======== DATASET
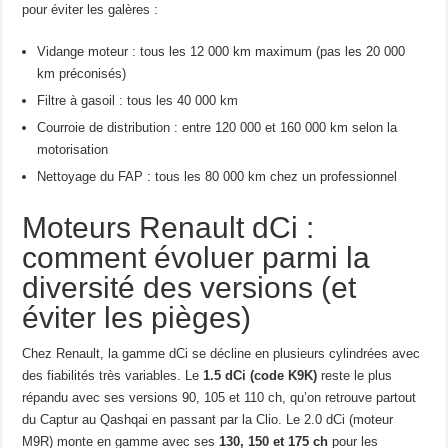
pour éviter les galères :
Vidange moteur : tous les 12 000 km maximum (pas les 20 000
km préconisés)
Filtre à gasoil : tous les 40 000 km
Courroie de distribution : entre 120 000 et 160 000 km selon la
motorisation
Nettoyage du FAP : tous les 80 000 km chez un professionnel
Moteurs Renault dCi :
comment évoluer parmi la
diversité des versions (et
éviter les pièges)
Chez Renault, la gamme dCi se décline en plusieurs cylindrées avec
des fiabilités très variables. Le
1.5 dCi (code K9K)
reste le plus
répandu avec ses versions 90, 105 et 110 ch, qu’on retrouve partout
du Captur au Qashqai en passant par la Clio. Le 2.0 dCi (moteur
M9R) monte en gamme avec ses
130, 150 et 175 ch
pour les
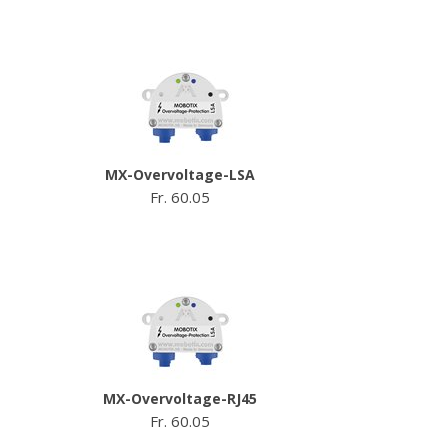
MX-Overvoltage-LSA
Fr. 60.05
MX-Overvoltage-RJ45
Fr. 60.05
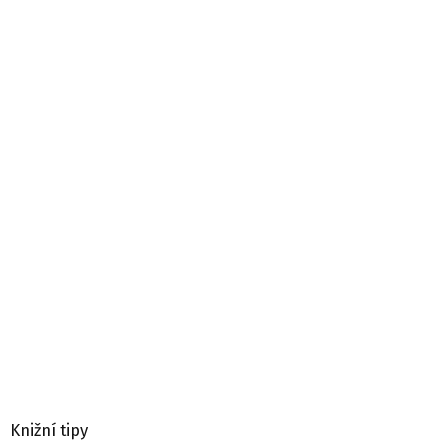
Knižní tipy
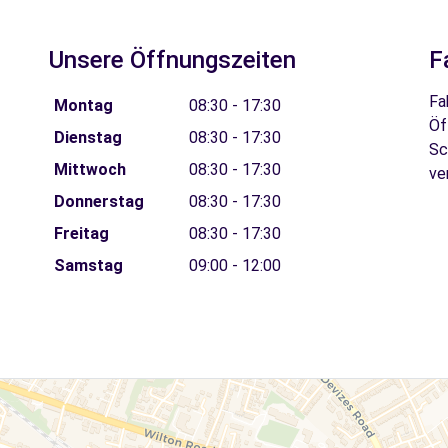
Unsere Öffnungszeiten
F
Fa
Montag
08:30 - 17:30
Öf
Dienstag
08:30 - 17:30
Sc
Mittwoch
08:30 - 17:30
ve
Donnerstag
08:30 - 17:30
Freitag
08:30 - 17:30
Samstag
09:00 - 12:00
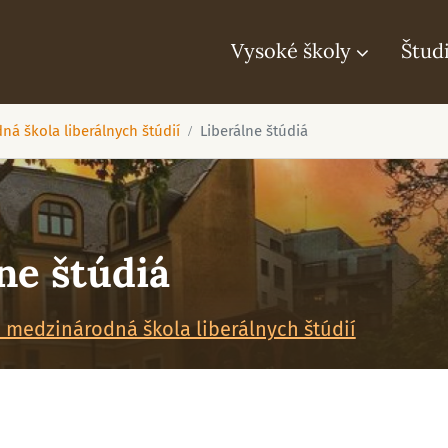
Vysoké školy
Štud
ná škola liberálnych štúdií
Liberálne štúdiá
ne štúdiá
á medzinárodná škola liberálnych štúdií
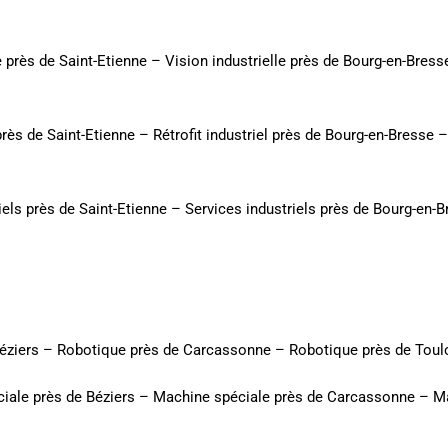
e près de Saint-Etienne
–
Vision industrielle près de Bourg-en-Bress
 près de Saint-Etienne
–
Rétrofit industriel près de Bourg-en-Bresse
iels près de Saint-Etienne
–
Services industriels près de Bourg-en-
éziers
–
Robotique près de Carcassonne
–
Robotique près de Tou
iale près de Béziers
–
Machine spéciale près de Carcassonne
–
Ma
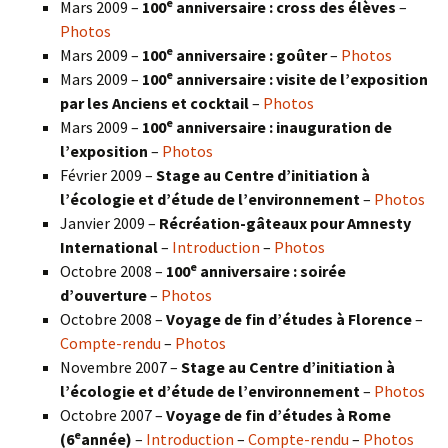
e
Mars 2009 –
100
anniversaire : cross des élèves
–
Photos
e
Mars 2009 –
100
anniversaire : goûter
–
Photos
e
Mars 2009 –
100
anniversaire : visite de l’exposition
par les Anciens et cocktail
–
Photos
e
Mars 2009 –
100
anniversaire : inauguration de
l’exposition
–
Photos
Février 2009 –
Stage au Centre d’initiation à
l’écologie et d’étude de l’environnement
–
Photos
Janvier 2009 –
Récréation-gâteaux pour Amnesty
International
–
Introduction
–
Photos
e
Octobre 2008 –
100
anniversaire : soirée
d’ouverture
–
Photos
Octobre 2008 –
Voyage de fin d’études à Florence
–
Compte-rendu
–
Photos
Novembre 2007 –
Stage au Centre d’initiation à
l’écologie et d’étude de l’environnement
–
Photos
Octobre 2007 –
Voyage de fin d’études à Rome
e
(6
année)
–
Introduction
–
Compte-rendu
–
Photos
================
WORK TASK: Please make an exact copy of the whole listing and leave out its pictures.

REPLY:
pour éviter les galères :
Vidange moteur : tous les 12 000 km maximum (pas les 20 000
km préconisés)
Filtre à gasoil : tous les 40 000 km
Courroie de distribution : entre 120 000 et 160 000 km selon la
motorisation
Nettoyage du FAP : tous les 80 000 km chez un professionnel
Moteurs Renault dCi :
comment évoluer parmi la
diversité des versions (et
éviter les pièges)
Chez Renault, la gamme dCi se décline en plusieurs cylindrées avec
des fiabilités très variables. Le
1.5 dCi (code K9K)
reste le plus
répandu avec ses versions 90, 105 et 110 ch, qu’on retrouve partout
du Captur au Qashqai en passant par la Clio. Le 2.0 dCi (moteur
M9R) monte en gamme avec ses
130, 150 et 175 ch
pour les
MX-Overvoltage-LSA
Fr. 60.05
MX-Overvoltage-RJ45
Fr. 60.05
Knižní tipy
Unsere Öffnungszeiten
F
Fa
Montag
08:30 - 17:30
Öf
Dienstag
08:30 - 17:30
Sc
Mittwoch
08:30 - 17:30
ve
Donnerstag
08:30 - 17:30
Freitag
08:30 - 17:30
Samstag
09:00 - 12:00
Vysoké školy
Štud
ná škola liberálnych štúdií
Liberálne štúdiá
ne štúdiá
á medzinárodná škola liberálnych štúdií
e près de Saint-Etienne
–
Vision industrielle près de Bourg-en-Bress
 près de Saint-Etienne
–
Rétrofit industriel près de Bourg-en-Bresse
iels près de Saint-Etienne
–
Services industriels près de Bourg-en-
éziers
–
Robotique près de Carcassonne
–
Robotique près de Tou
iale près de Béziers
–
Machine spéciale près de Carcassonne
–
Ma
e
Mars 2009 –
100
anniversaire : cross des élèves
–
Photos
e
Mars 2009 –
100
anniversaire : goûter
–
Photos
e
Mars 2009 –
100
anniversaire : visite de l’exposition
par les Anciens et cocktail
–
Photos
e
Mars 2009 –
100
anniversaire : inauguration de
l’exposition
–
Photos
Février 2009 –
Stage au Centre d’initiation à
l’écologie et d’étude de l’environnement
–
Photos
Janvier 2009 –
Récréation-gâteaux pour Amnesty
International
–
Introduction
–
Photos
e
Octobre 2008 –
100
anniversaire : soirée
d’ouverture
–
Photos
Octobre 2008 –
Voyage de fin d’études à Florence
–
Compte-rendu
–
Photos
Novembre 2007 –
Stage au Centre d’initiation à
l’écologie et d’étude de l’environnement
–
Photos
Octobre 2007 –
Voyage de fin d’études à Rome
e
(6
année)
–
Introduction
–
Compte-rendu
–
Photos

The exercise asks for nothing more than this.